A obesidade é uma antítese consequente ao bem-estar actual, onde a má qualidade e a dureza da vida já não são os mesmos de outrora, felizmente. Ela impede as pessoas de viverem uma vida normal, na maior parte dos casos, por impedi-las de se movimentar como toda pessoa normalmente constituida. E as pessoas para se sentirem bem em sociedade, necessitam uma certa elegância afim de não se sentirem excluidos dela.
Uma pessoa bem constituida não é sinónimo de pessoa magra. Há limites a tudo : uma musculatura é necessária ao bom funcionamento de todo organismo vivo assim como alguma gordura em consequência.
Há que saber diferenciar também um gordo de um obeso : este último sofre de uma verdadeira doença que precisa tratamento médico e recorrer à cirurgia em muitos casos graves.
Muita gente, raparigas novas em particular, vive ao ritmo dos “media” e vê nos seus ídolos a imagem que ela se representa da beleza : as estrelas de cinema, os manequins, assim como os grandes deste mundo, apresentam-se em público todos bonitos, bem vestidos e todos parecem ser bem constituídos. Ao querer imitá-los, essa gente está pronta para sofrer os maiores sacrifícios e martírios.
Os sentimentos de complexo (Porque um complexo é um conjunto como muita gente sabe.) são naturais em todos nós, infelizmente, sem exclusão alguma. Todos nós nos sentimos indispostos quando um pequeno defeito, muitas vezes imaginário, surge. Preocupamo-nos logo a corrigi-lo e a disfarçá-lo com um “make-up” ou outra artimanha. Se é um abdómen um pouco voluminoso…Ai Jesus !
Os hómens (e mulheres) de negócios, especialistas do marketing e da especulação, encontraram aqui um supernegócio lucrativo : basta ver todas as publicidades apresentando aparelhos de tortura, mais disparatados uns que os outros, assim como produtos à base de “vitaminas”, farinhas e outros.
Os regimes alimentares de emagrecimento encontram-se em todos os cantos de rua e como é proibido citá-los… há-os de todos os nomes e de todas as cores. É a moda, a “New wave”, a ratoeira (Ai, Deus !).
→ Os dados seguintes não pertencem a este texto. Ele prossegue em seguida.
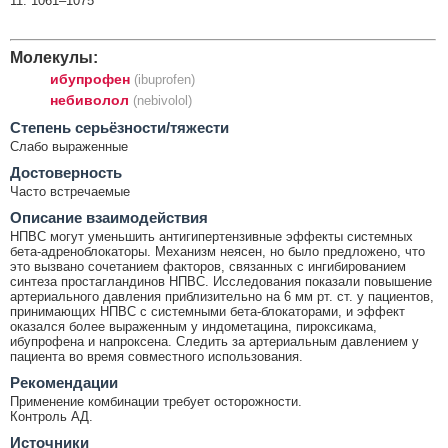
11: 1061–1075
Молекулы:
ибупрофен
(ibuprofen)
небиволол
(nebivolol)
Cтепень серьёзности/тяжести
Слабо выраженные
Достоверность
Часто встречаемые
Описание взаимодействия
НПВС могут уменьшить антигипертензивные эффекты системных
бета-адреноблокаторы. Механизм неясен, но было предложено, что
это вызвано сочетанием факторов, связанных с ингибированием
синтеза простагландинов НПВС. Исследования показали повышение
артериального давления приблизительно на 6 мм рт. ст. у пациентов,
принимающих НПВС с системными бета-блокаторами, и эффект
оказался более выраженным у индометацина, пироксикама,
ибупрофена и напроксена. Следить за артериальным давлением у
пациента во время совместного использования.
Рекомендации
Применение комбинации требует осторожности.
Контроль АД.
Источники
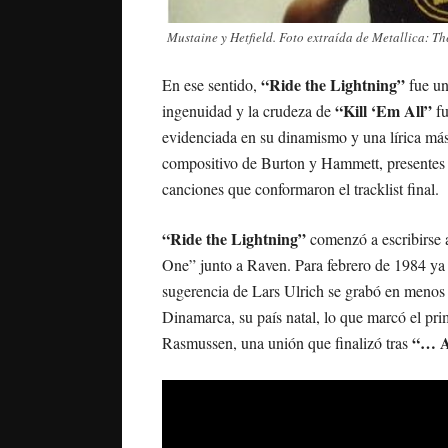
Mustaine y Hetfield. Foto extraída de Metallica: T
“Ride the Lightning”
En ese sentido,
fue un
“Kill ‘Em All”
ingenuidad y la crudeza de
fu
evidenciada en su dinamismo y una lírica más
compositivo de Burton y Hammett, presentes r
canciones que conformaron el tracklist final.
“Ride the Lightning”
comenzó a escribirse a
One” junto a Raven. Para febrero de 1984 ya t
sugerencia de Lars Ulrich se grabó en menos
Dinamarca, su país natal, lo que marcó el pri
“… An
Rasmussen, una unión que finalizó tras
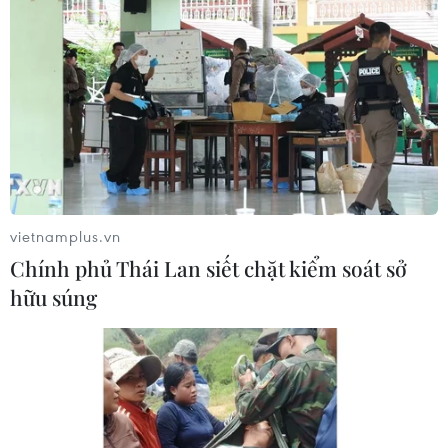
vietnamplus.vn
Chính phủ Thái Lan siết chặt kiểm soát sở
hữu súng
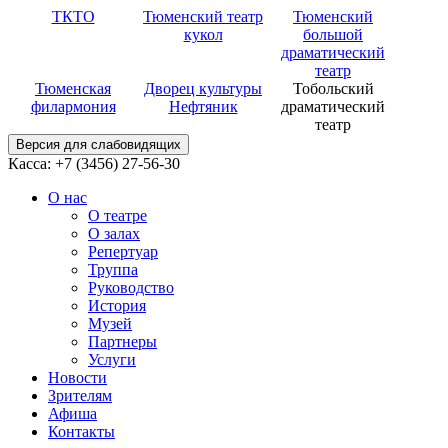
ТКТО
Тюменский театр
Тюменский
кукол
большой
драматический
театр
Тюменская
Дворец культуры
Тобольский
филармония
Нефтяник
драматический
театр
Версия для слабовидящих
Касса: +7 (3456)
27-56-30
О нас
О театре
О залах
Репертуар
Труппа
Руководство
История
Музей
Партнеры
Услуги
Новости
Зрителям
Афиша
Контакты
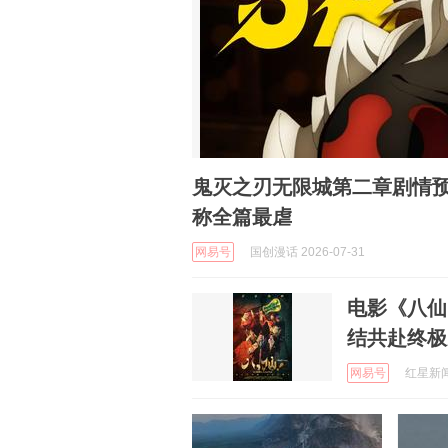
鬼灭之刃无限城第二章剧情
称全篇最虐
网易号
国创漫话 2026-07-31
电影《八仙
结共赴终极
网易号
红星新闻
Outra ratoeira a evitar : seguir um regime no qual se passe fome, que tem como consequência inevitável o efeito de vaivém (yo-yo em francês). Pois logo que cessemos uma dieta a gordura apodera-se de nós como um desafio ao afronto que lhe fizemos. De um dia para o outro encontramo-os com mais quilos que antes de começar o regime.
O remédio
É simples, basta comer e beber simplesmente produtos normais, desprovidos de gorduras e de feculentos. Dizem as pessoas que o azeite de oliveira é muito bom para a saúde. É verdade, evidentemente. Mas um azeite ou uma manteiga contêm muitas calorias : comer uma salada a nadar no azeite é como se se comesse um bocado de toucinho do mesmo peso. Uma boa salada com um mínimo de de azeite não faz engordar ninguém. Os bons legumes verdes, a fruta, o peixe, o frango e o perú (Evitar a pele) também não fazem engordar ninguém. Se evitarmos os açúcares – rápidos e lentos,- o chocolate, o álcool, os sumos engarrafados,tudo irá pelo melhor. Também se pode beber águas com gás e Coca-cola light.
Nenhuma necessidade de passar fome. Estes alimentos podem ser consumidos à vontade e à pessoa querendo emagrecer basta-lhe comer assim, sem seguir nenhum regime em particular e sem gastar um tostão em produtos mirabolantes e dispendiosos.